*AIM OF THE EXERCISE*: Scan the records beneath this line for the line holding "出版日: 2011-06-14" and the line holding "Путинцева и Рыбакина", then transcribe exactly those two and all lines between.

::::::

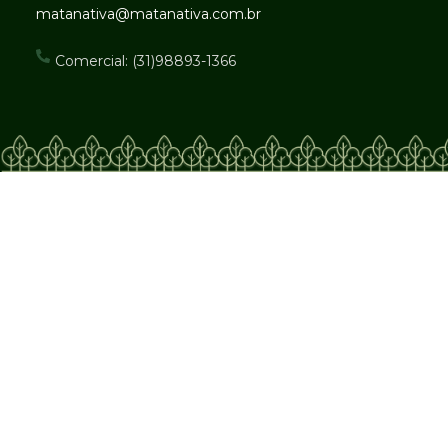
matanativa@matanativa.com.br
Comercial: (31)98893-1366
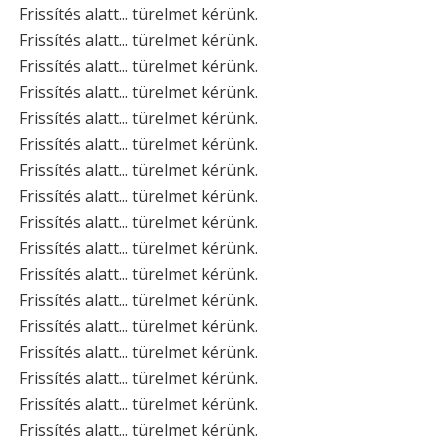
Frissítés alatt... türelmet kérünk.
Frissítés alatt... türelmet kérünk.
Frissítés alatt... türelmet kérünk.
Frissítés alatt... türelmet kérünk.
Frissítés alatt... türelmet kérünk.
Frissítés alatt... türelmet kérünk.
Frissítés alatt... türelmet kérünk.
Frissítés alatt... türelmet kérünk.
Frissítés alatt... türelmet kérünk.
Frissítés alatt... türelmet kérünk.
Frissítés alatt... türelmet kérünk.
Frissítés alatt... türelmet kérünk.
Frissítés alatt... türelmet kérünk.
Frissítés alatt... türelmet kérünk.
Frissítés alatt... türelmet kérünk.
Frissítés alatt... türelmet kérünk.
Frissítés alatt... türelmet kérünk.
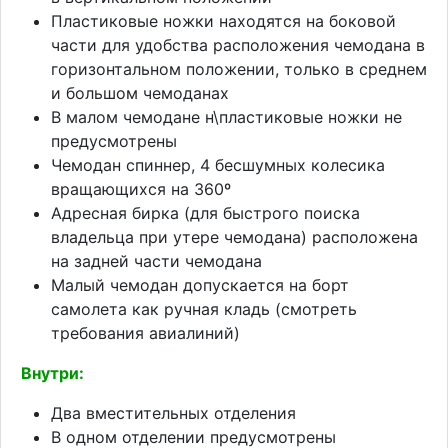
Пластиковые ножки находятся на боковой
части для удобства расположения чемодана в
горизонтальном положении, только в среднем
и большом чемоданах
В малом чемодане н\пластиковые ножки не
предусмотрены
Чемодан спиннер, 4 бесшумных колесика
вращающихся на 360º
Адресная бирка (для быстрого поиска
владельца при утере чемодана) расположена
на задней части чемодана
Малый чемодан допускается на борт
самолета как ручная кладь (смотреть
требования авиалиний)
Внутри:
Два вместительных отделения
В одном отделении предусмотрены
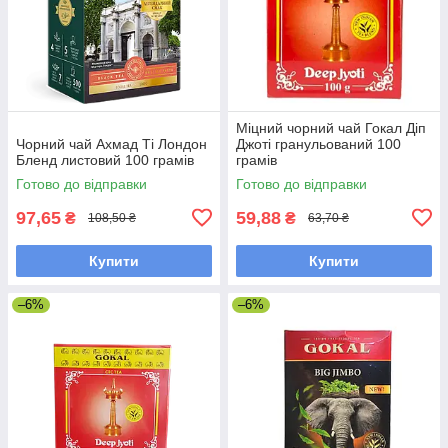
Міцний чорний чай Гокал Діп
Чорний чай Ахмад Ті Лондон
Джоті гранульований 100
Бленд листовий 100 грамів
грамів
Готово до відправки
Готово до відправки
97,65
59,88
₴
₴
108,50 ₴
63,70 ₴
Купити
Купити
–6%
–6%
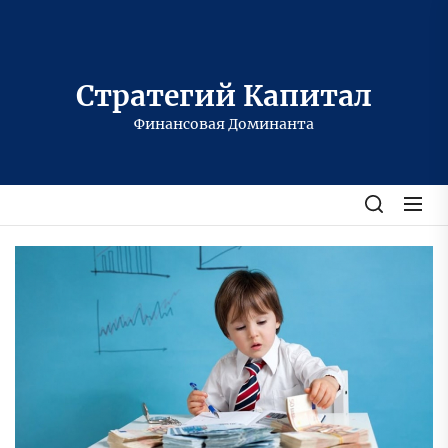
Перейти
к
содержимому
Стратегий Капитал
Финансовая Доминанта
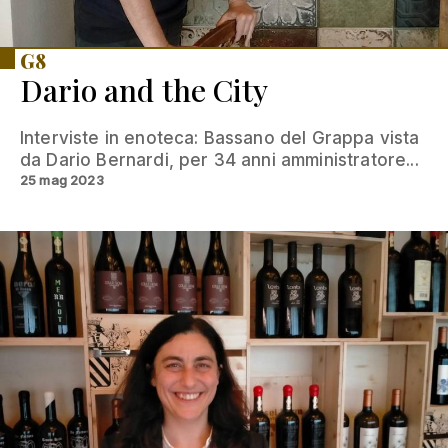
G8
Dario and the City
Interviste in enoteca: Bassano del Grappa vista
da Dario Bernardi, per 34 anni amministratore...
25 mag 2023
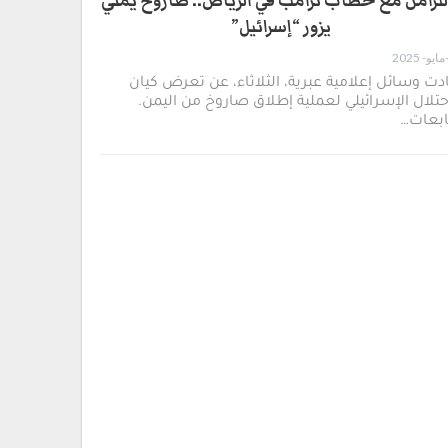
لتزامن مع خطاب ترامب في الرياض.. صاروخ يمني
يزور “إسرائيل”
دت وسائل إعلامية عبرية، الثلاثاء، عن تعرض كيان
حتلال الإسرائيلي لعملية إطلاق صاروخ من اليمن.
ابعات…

::::::

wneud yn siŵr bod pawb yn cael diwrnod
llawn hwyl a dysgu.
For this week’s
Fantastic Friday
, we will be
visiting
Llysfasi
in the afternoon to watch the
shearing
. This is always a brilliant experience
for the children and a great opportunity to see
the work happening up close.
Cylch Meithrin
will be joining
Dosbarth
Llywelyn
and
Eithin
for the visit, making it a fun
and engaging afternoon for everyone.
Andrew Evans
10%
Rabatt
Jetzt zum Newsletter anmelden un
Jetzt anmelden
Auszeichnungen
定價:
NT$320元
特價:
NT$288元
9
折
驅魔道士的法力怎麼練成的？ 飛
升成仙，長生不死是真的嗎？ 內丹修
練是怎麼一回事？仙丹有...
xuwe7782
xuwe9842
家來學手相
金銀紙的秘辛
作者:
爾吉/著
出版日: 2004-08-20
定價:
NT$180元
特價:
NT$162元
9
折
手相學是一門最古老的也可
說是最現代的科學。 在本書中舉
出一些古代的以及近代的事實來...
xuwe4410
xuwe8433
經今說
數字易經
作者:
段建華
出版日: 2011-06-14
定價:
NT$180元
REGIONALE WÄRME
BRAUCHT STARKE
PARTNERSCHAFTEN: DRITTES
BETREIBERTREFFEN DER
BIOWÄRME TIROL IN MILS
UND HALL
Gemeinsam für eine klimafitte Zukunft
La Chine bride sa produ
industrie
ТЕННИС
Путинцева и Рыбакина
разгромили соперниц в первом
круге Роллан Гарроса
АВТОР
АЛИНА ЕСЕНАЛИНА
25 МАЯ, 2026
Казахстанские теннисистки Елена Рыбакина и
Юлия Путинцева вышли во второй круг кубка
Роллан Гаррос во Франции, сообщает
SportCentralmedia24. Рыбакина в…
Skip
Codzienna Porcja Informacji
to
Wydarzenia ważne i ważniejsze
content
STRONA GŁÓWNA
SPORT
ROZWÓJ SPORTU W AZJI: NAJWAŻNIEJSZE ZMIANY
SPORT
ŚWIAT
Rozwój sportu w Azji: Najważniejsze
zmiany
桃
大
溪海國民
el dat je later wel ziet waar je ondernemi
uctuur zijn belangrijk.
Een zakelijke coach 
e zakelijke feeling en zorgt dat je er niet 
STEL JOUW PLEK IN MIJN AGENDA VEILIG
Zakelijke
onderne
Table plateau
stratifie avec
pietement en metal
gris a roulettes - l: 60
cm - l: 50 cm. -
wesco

::::::

*RESPONSE TO THIS EXERCISE*:
出版日: 2011-06-14
定價:
NT$180元
REGIONALE WÄRME
BRAUCHT STARKE
PARTNERSCHAFTEN: DRITTES
BETREIBERTREFFEN DER
BIOWÄRME TIROL IN MILS
UND HALL
Gemeinsam für eine klimafitte Zukunft
La Chine bride sa produ
industrie
ТЕННИС
Путинцева и Рыбакина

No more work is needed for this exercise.